Likely high demand for OLED iPad models is one factor in Samsung Display changing its development plans, according to a new supply-chain report.
Samsung had been working on an even more advanced form of OLED panel than the type it will be making for Apple, but it has now postponed that project …
Background: Apple’s display roadmap
We talked last year about Apple’s display roadmap. This began with IPS LCD with conventional backlighting, which is still used in older Macs and cheaper iPhones.
Next up was IPS LCD with miniLED backlighting. Apple switched to this for iPad Pro models, and is now using it in the new MacBook Pro. It allows for darker blacks and brighter whites, and makes a surprising difference.
OLED is gradually transitioning from smaller screens to larger ones. Apple first adopted OLED in the Apple Watch before bringing it to the iPhone, starting with the iPhone X. The company has not yet used this in either iPads or MacBooks, but is expected to do so sometime in the 2023-2026 timeframe.
MicroLED: Despite the similarity in name to miniLED, this is a completely different technology, and is still at a very early stage of development. As with OLED, it’s likely to come first to the Apple Watch, then iPhone, iPad, and Macs, in that order.
OLED iPads to use hybrid display tech
It was originally reported that Apple would launch the first OLED iPad models this year, but Apple had abandoned that plan by late 2021, according to Apple analyst Ming-Chi Kuo. Current expectations are that we’ll see the first OLED iPads in 2024.
For iPhones, Apple uses a type of OLED known as a flexible polyamide film. This allows the display to curve back into the casing at the edges, which is what allows for the very slim bezels (as the connectors are beneath the display, not inside the bezels).

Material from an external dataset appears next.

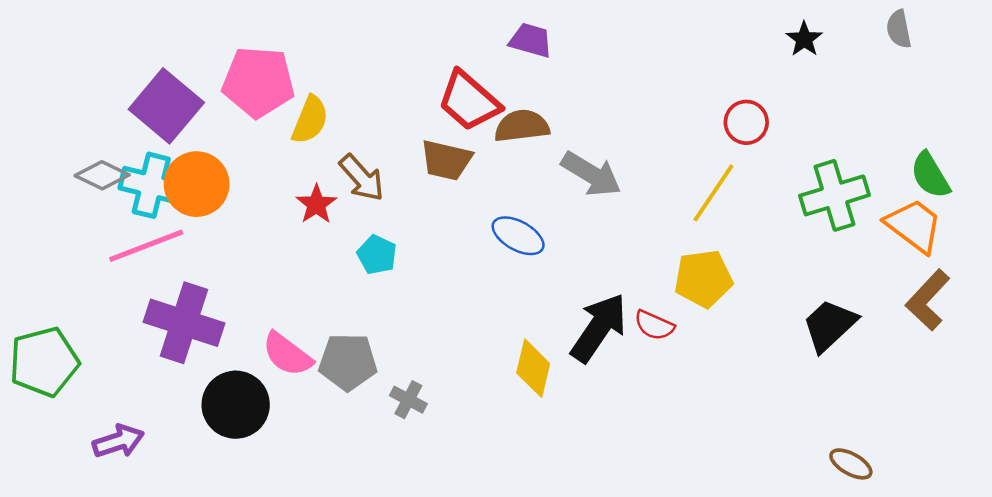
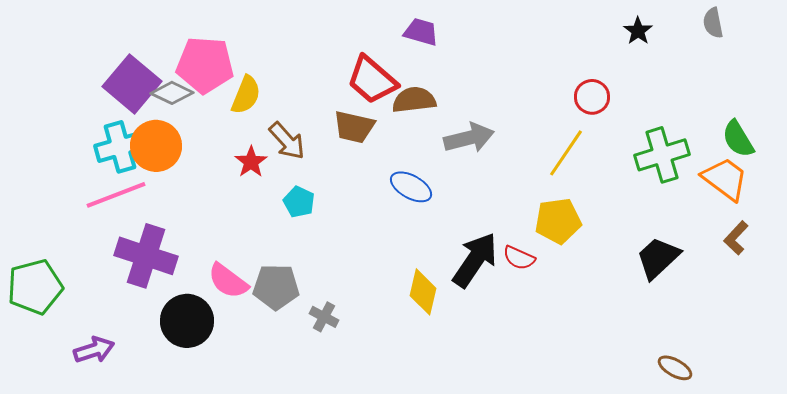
gray arrow: (591, 174) -> (469, 138), turned -45
gray diamond: (102, 175) -> (172, 93), moved
cyan cross: (151, 185) -> (120, 147), turned -30
brown L-shape: (928, 300) -> (736, 238), size x0.7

However, scaling up flexible polyamide film to iPad and MacBook displays is tricky, as that flexibility can create warping, which might be visible in larger displays. For that reason, Apple is expected to instead use a hybrid glass-polyamide film display – which combines the flexibility needed for slim bezels with the rigidity required to avoid warping.
Samsung to focus work on Apple’s OLED panel tech
OLED tech continually advances, and Apple is reported to have asked Samsung to use a form known as “two stack tandem OLED,” which uses two layers of pixels instead of one. Doubling up the pixels in this way makes for brighter screens, while also extending their life.
The latter is an important factor for iPads and MacBooks, which people typically keep for longer than iPhones.
Samsung has also been working on the next generation of OLED, beyond tandem panels, and has been partnering with Japanese company Ulvac for the development work on this. However, The Elec reports that Samsung has now postponed this project in order to focus on the tandem OLED iPad panels it will be making for Apple.
The South Korean company is planning to postpone investments into full-cut, vertical deposition method it had been co-developing for over a year with Japan’s Ulvac.
Samsung Display will instead start investments into half-cut, horizontal deposition method it has been developing Canon Tokki, sources said.
This is because the latter method has already been commercialized and is being developed with the aim to supply OLED panels for tablets to Apple. Cupertino is planning to launch iPads with OLED panels.